Имени «медолюбца» Евтушенко в стихах не называет, но много позже, на заре перестройки в журнале «Огонёк», Евгений Александрович прямо скажет, что прототипом стихотворения послужил именно Леонов.
Оставим эмоции в стороне и разберемся с этим текстом спокойно.
Итак, действие происходит зимой. Мы заметили, как Евтушенко, со свойственным ему прямым нажимом на слезные железы, пишет о художнике, который идет по снегу в заштопанных носках. (Видимо, решил медом поправить здоровье.)
Леонов жил в Чистополе с октября 1941-го до конца мая 1942-го. Потом еще дважды возвращался в город: в октябре 1942-го ненадолго наведывался к семье, а в июне 1943 года забрал жену и дочерей в Москву.
То есть Евтушенко, равно как и несколько пересказчиков этой истории, говорят о зиме 1941–1942 годов.

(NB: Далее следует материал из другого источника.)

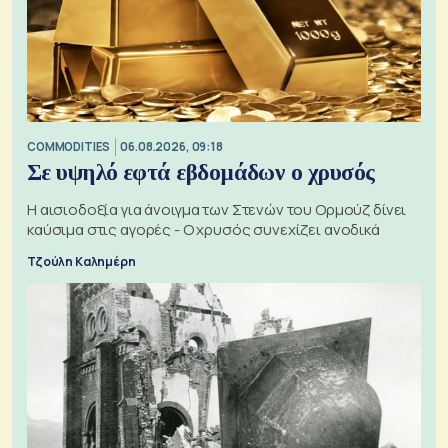
COMMODITIES
06.08.2026, 09:18
Σε υψηλό εφτά εβδομάδων ο χρυσός
Η αισιοδοξία για άνοιγμα των Στενών του Ορμούζ δίνει
καύσιμα στις αγορές - Ο χρυσός συνεχίζει ανοδικά
Τζούλη Καλημέρη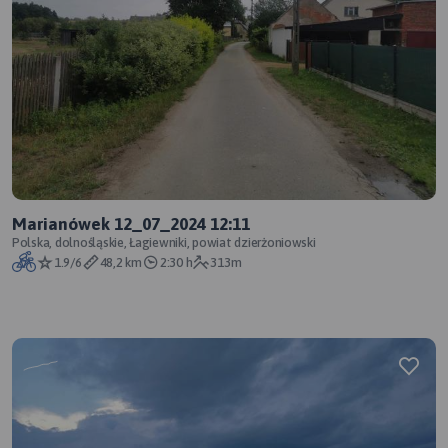
Marianówek 12_07_2024 12:11
Polska, dolnośląskie, Łagiewniki, powiat dzierżoniowski
1.9/6
48,2 km
2:30 h
313m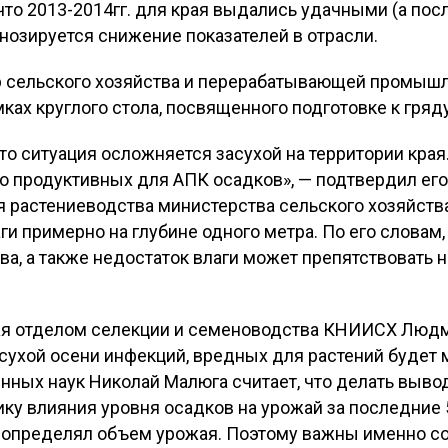
что 2013-2014гг. для края выдались удачными (а по
нозируется снижение показателей в отрасли.
р сельского хозяйства и перерабатывающей промыш
мках круглого стола, посвященного подготовке к гря
то ситуация осложняется засухой на территории кра
ло продуктивных для АПК осадков», — подтвердил его
 растениеводства министерства сельского хозяйства
аги примерно на глубине одного метра. По его словам
ва, а также недостаток влаги может препятствовать
ая отделом селекции и семеноводства КНИИСХ Людм
сухой осени инфекций, вредных для растений будет м
ных наук Николай Малюга считает, что делать вывод
ку влияния уровня осадков на урожай за последние 5
 определял объем урожая. Поэтому важны именно с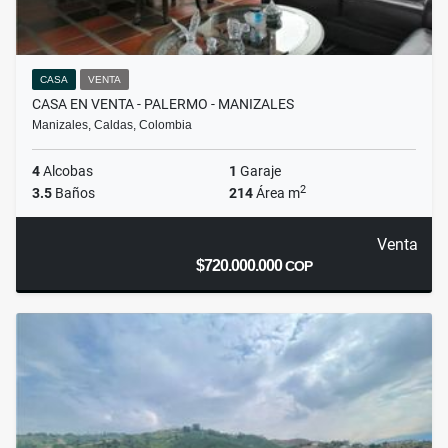
CASA
VENTA
CASA EN VENTA - PALERMO - MANIZALES
Manizales, Caldas, Colombia
4
Alcobas
1
Garaje
2
3.5
Baños
214
Área m
Venta
$720.000.000
COP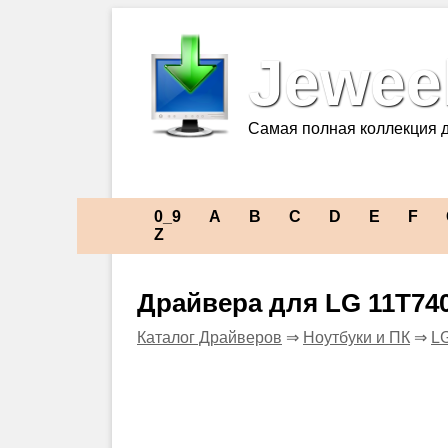
Jeweel
Самая полная коллекция 
0_9
A
B
C
D
E
F
Z
Драйвера для LG 11T74
Каталог Драйверов
⇒
Ноутбуки и ПК
⇒
L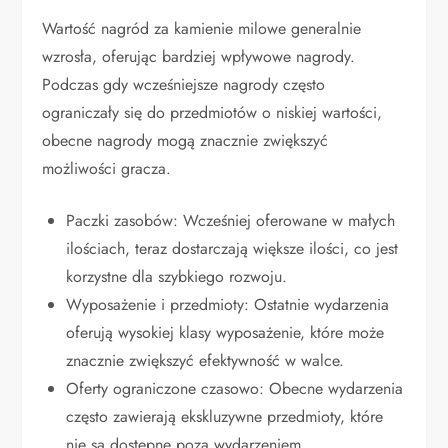
Wartość nagród za kamienie milowe generalnie
wzrosła, oferując bardziej wpływowe nagrody.
Podczas gdy wcześniejsze nagrody często
ograniczały się do przedmiotów o niskiej wartości,
obecne nagrody mogą znacznie zwiększyć
możliwości gracza.
Paczki zasobów: Wcześniej oferowane w małych
ilościach, teraz dostarczają większe ilości, co jest
korzystne dla szybkiego rozwoju.
Wyposażenie i przedmioty: Ostatnie wydarzenia
oferują wysokiej klasy wyposażenie, które może
znacznie zwiększyć efektywność w walce.
Oferty ograniczone czasowo: Obecne wydarzenia
często zawierają ekskluzywne przedmioty, które
nie są dostępne poza wydarzeniem.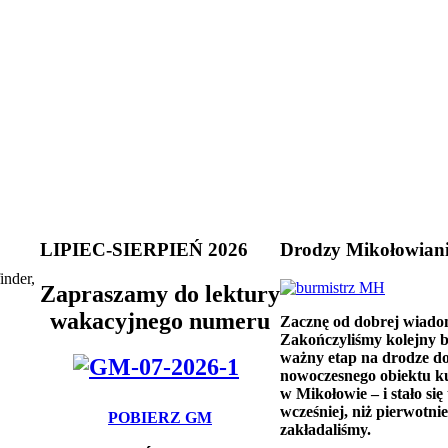
LIPIEC-SIERPIEŃ 2026
Drodzy Mikołowian
inder,
Zapraszamy do lektury
wakacyjnego numeru
Zacznę od dobrej wiado
Zakończyliśmy kolejny 
ważny etap na drodze d
nowoczesnego obiektu k
w Mikołowie – i stało się 
wcześniej, niż pierwotnie
POBIERZ GM
zakładaliśmy.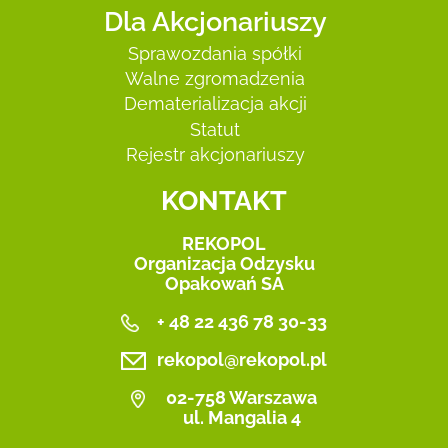
Dla Akcjonariuszy
Sprawozdania spółki
Walne zgromadzenia
Dematerializacja akcji
Statut
Rejestr akcjonariuszy
KONTAKT
REKOPOL
Organizacja Odzysku
Opakowań SA
+ 48 22 436 78 30-33
rekopol@rekopol.pl
02-758 Warszawa
ul. Mangalia 4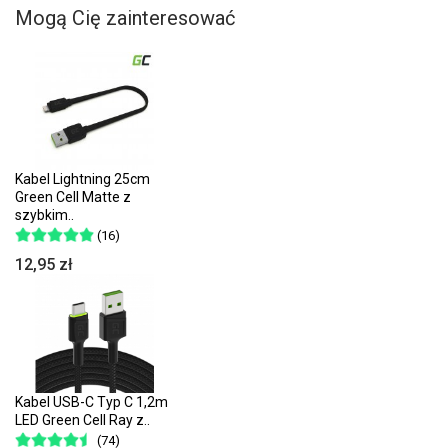
Mogą Cię zainteresować
Kabel Lightning 25cm
Green Cell Matte z
szybkim..
(16)
12,95 zł
Kabel USB-C Typ C 1,2m
LED Green Cell Ray z..
(74)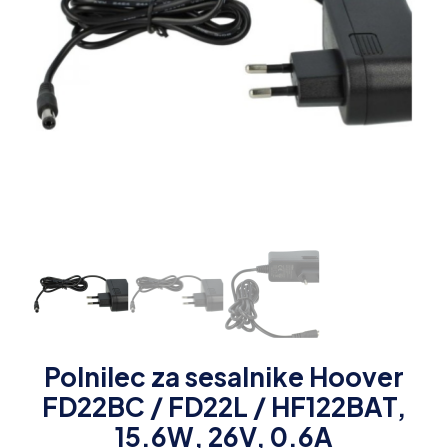
Polnilec za sesalnike Hoover
FD22BC / FD22L / HF122BAT,
15.6W, 26V, 0.6A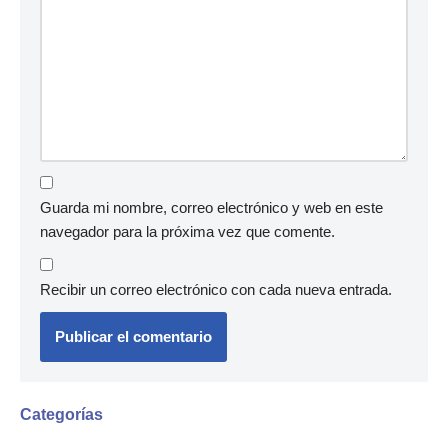
Guarda mi nombre, correo electrónico y web en este
navegador para la próxima vez que comente.
Recibir un correo electrónico con cada nueva entrada.
Categorías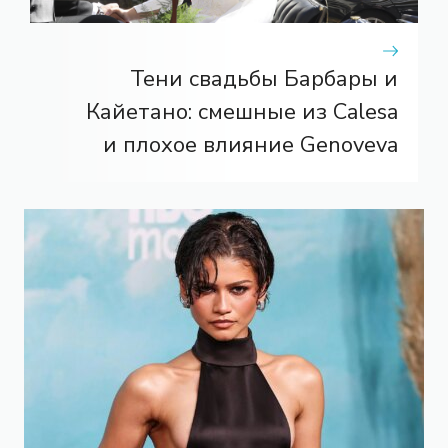
Тени свадьбы Барбары и
Кайетано: смешные из Calesa
и плохое влияние Genoveva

Тут придется вернуться к реалиям леоновской жизни той поры. Евтушенко о них, конечно, никак не знал, поскольку в пору пребывания Леонова в Чистополе было ему восемь лет, и находился он за тысячи километров оттуда.
Во-первых, Евтушенко пишет о «сановном» лбе «медолюбца».
В 1941 году Леонов никаким сановником не был, не считать же таковым сопредседательство в чистопольском филиале Союза писателей: тогда и Пастернак, тоже живший впроголодь в маленькой комнатке, может считаться сановником. Разве что саней с расписными розами Борису Леонидовичу, равно как и всем остальным, никто не предоставлял.
Времена, когда Леонов занимал хоть какие-то весомые должности, уже годы как прошли. Напротив, он был писателем, только что пережившим серьезную опалу, подобную которой, к слову, Евгению Евтушенко переживать не пришлось ни разу. Спектакли по пьесам Леонова не шли, книги по-прежнему не переиздавались. Характерный факт: осенью 1941-го Леониду Максимовичу отказали в подписке на «Правду» – слишком много чести для недавнего неблагонадежного.
То есть по статусу он ничем принципиально не отличался от любого гипотетического «художника», так же пришедшего за медом. Если только в худшую сторону.